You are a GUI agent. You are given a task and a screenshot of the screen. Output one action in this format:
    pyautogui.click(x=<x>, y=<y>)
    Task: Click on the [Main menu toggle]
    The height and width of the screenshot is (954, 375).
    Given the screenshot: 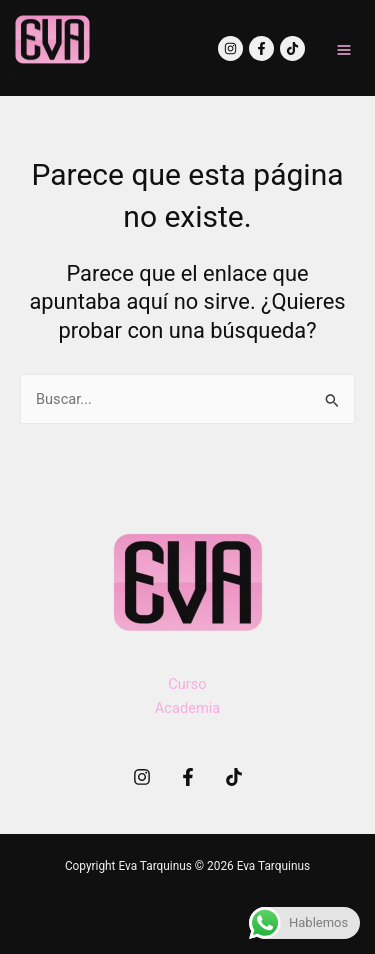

══════

*YOUR OBJECTIVE:* Drop the pictures, then transcribe the lines from the one containing "pyautogui.click(x=<x>, y=<y>)" to the end of the data above, exactly and nothing more.

*WORKED SOLUTION:*
    pyautogui.click(x=<x>, y=<y>)
    Task: Click on the [Main menu toggle]
    The height and width of the screenshot is (954, 375).
    Given the screenshot: 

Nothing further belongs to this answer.